Two Big Chunks of Anime Eye Candy: Appleseed & Sky Blue
Sunmin Park is a producer/writer/director at Los Angeles-based Maxmedia, Llc., which has been coordinating the financing and production of theatrical features for international distribution since 1989. It was Koreas Samsung Venture Investments Corp., which alerted Maxmedia to Kims project. Parks participation included co-writing the screenplay and arranging for Tin House to conduct CGI camera tests at the Panavision studios in Hollywood, although all of Sky Blues production was done in-house in Seoul.
Principal production began in 2001. The completed film was released in Korea in July 2003 under the title Wonderful Days. (Publicity has implied that there is a considerable difference between the domestic Wonderful Days version and the international Sky Blue version, although Park told AWM that the distinction is only a few frames plus more international music in Sky Blue.) It immediately became an international film festival favorite, playing at over a dozen festivals before its U.S. release. Kim has described his blend of multi-layered cinematography as combining the depth and reality of miniature sets, the metallic futuristic appearance of 3D CGI, and the comfortable familiarity of 2D cel characters to achieve a Surrealistic style of animation, as distinct from the Hyper-realistic CGI style employed in Final Fantasy.
Kim always knew that his movie would be a futuristic adventure involving ecological disaster, but the plot went through many rewrites. The final version is set in 2142 A.D., a century after humanitys carelessness resulted in the collapse of Earths biosphere. The only survivors are a technological society in a magnificent enclosed scientifically-designed refuge city, Ecoban, and a small horde of refugees in the Wasteland just outside. The leaders of Ecoban have supported the refugees in return for their providing labor to mine the raw materials needed to keep Ecoban operational. After a century, Ecobans leaders have degenerated into an indolent elite class who have reduced the Diggers to slavery, providing no more than the barest minimum to keep them alive. The Diggers have finally grown angry enough to strike for better conditions, at the same time Ecobans machinery in use for a century is breaking down.

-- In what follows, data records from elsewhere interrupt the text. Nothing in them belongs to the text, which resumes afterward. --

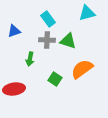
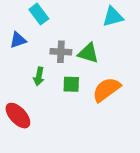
cyan rectangle: (48, 19) -> (39, 14), moved
green square: (55, 79) -> (71, 84), moved, turned -32
red ellipse: (14, 89) -> (18, 116), turned 55

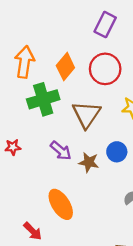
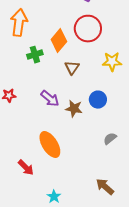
orange diamond: (65, 67) -> (59, 41), moved
green cross: (43, 99) -> (35, 55), size x0.6
brown triangle: (86, 114) -> (72, 68), size x0.6

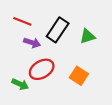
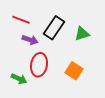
red ellipse: (42, 69) -> (39, 65), turned -50

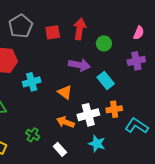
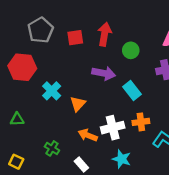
cyan cross: (32, 82) -> (52, 91), turned -30
orange triangle: (65, 92) -> (78, 104), moved, turned 35

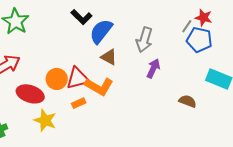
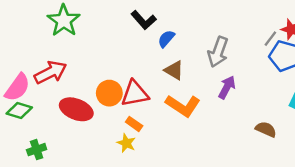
blue semicircle: (101, 31) -> (166, 39), size x0.6
orange L-shape: (99, 86) -> (183, 106), moved
orange rectangle: (79, 103) -> (134, 124), turned 56
yellow star: (45, 120) -> (126, 143), moved, size x0.7

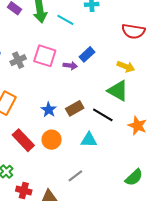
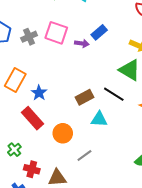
brown rectangle: (75, 108) -> (84, 97), moved
blue star: (49, 110) -> (39, 93), moved
orange circle: (52, 140) -> (63, 133), moved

The central story is a Romeo and Juliet romance between Jay, a young woman in Ecobans security guard who sympathizes with the Diggers, and Shua, a young activist in the Diggers revolutionary movement who realizes that violence could destroy the shaky technology upon which all lives depend. Shua is secretly assisting Dr. Noah, a former member of Ecobans ruling council who believes that the technocrats should try to rid Earth of its permanent cloud cover of acid rain so the whole planet can be reclaimed, instead of trying to brutally destroy the Diggers. On a scene-by-scene basis, Sky Blue is a compelling story with believable characters. Yet the plot depends upon the Metropolis-like concept that Ecobans ruling council would support sadistic security Captain Lockes plan to goad the Diggers into open rebellion, thereby justifying slaughtering them all to increase production. Huh?!
Appleseed is similarly visually impressive, but has a story even more riddled with holes. This April 17, 2004 feature is adapted from the classic sci-fi manga novel by Masamune Shirow, so popular that it was one of the first manga to be published in America in the late 1980s. (Shirow is better known as the author of Ghost in the Shell.) Appleseed was produced by the Digital Frontier studio in a process blending motion-capture filmed actors rendered to look more like traditional cel-animated characters rather than attempting a completely realistic appearance, composited over shiny futuristic CGI settings.
Appleseed is a great example of turn off your mind and submerge yourself in the action. It is set in 2131 A.D. (only 11 years different than Sky Blue), in another future world that has been completely destroyed except for a single scientifically advanced refuge city, Olympus. Here the apocalypse was due to a global World War III. The technological elite who built Olympus reasoned that humanity is inherently violent, so they also created manufactured humans, bioroids, whose emotions have been suppressed so they can serve as peaceful and fair administrators of the city. Olympus police force is comprised of bioroids, while the citys military consists of normal humans.